Hanshin Tigers – No. 4
- Infielder
- Born: November 10, 1995 (age 30) Sendai, Tōhoku, Japan
- Bats: RightThrows: Right

NPB debut
- May 19, 2018, for the Hanshin Tigers

NPB statistics (through 2025 season)
- Batting average: .213
- Home runs: 1
- Runs batted in: 26
- Stats at Baseball Reference

Teams
- Hanshin Tigers (2018–present);

Medals
Men's baseball
Representing Japan
18U Baseball World Cup
| Silver medal – second place | 2013 Taichung | Team |

= Takahiro Kumagai =

Japanese baseball player (born 1995)

Takahiro Kumagai (熊谷 敬宥, Kumagai Takahiro) is a Japanese professional baseball infielder for the Hanshin Tigers of Nippon Professional Baseball (NPB).

==Early baseball career==
Born in Sendai City, he started playing baseball with his friends as early as 2nd grade, played little league for the Nankodai Shonen baseball club, and joined the Nankodai Tobu Seniors in junior high.

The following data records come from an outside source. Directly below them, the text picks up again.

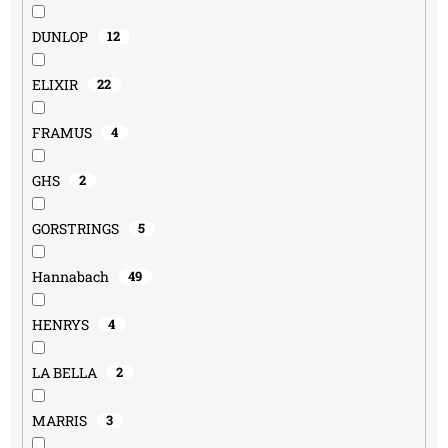
DUNLOP
12
ELIXIR
22
FRAMUS
4
GHS
2
GORSTRINGS
5
Hannabach
49
HENRYS
4
LA BELLA
2
MARRIS
3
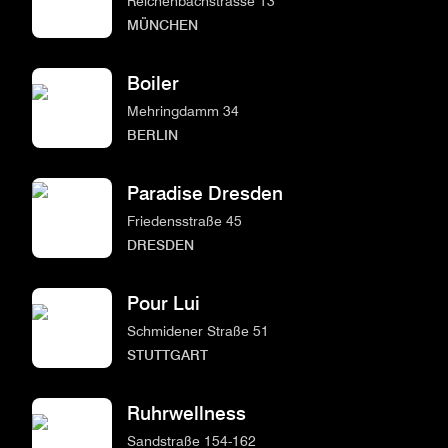
Reichenbachstrasse 13
MÜNCHEN
Boiler
Mehringdamm 34
BERLIN
Paradise Dresden
Friedensstraße 45
DRESDEN
Pour Lui
Schmidener Straße 51
STUTTGART
Ruhrwellness
Sandstraße 154-162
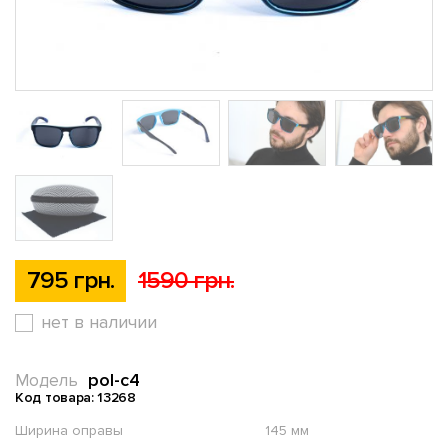
795 грн.
1590 грн.
нет в наличии
pol-c4
Модель
Код товара: 13268
Ширина оправы
145 мм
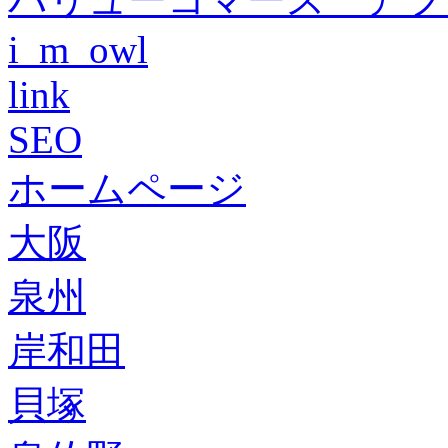
i_m_owl
link
SEO
ホームページ
大阪
泉州
岸和田
貝塚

He entered Sendai Ikuei Gakuen High School, a known baseball powerhouse, and played short stop as his team participated twice in the Summer Koshien Tournaments. In his senior year, his team made it all the way to the Spring Koshien semi-finals, and during the summer nationals, he notched a walk-off hit to win the first round against Urawa Gakuin High School. After the nationals, he joined the national team as an outfielder to play in the 2013 18U Baseball World Cup. As the 2nd batter, he helped Japan win the runner up by recording 8 hits and 5 stolen bases.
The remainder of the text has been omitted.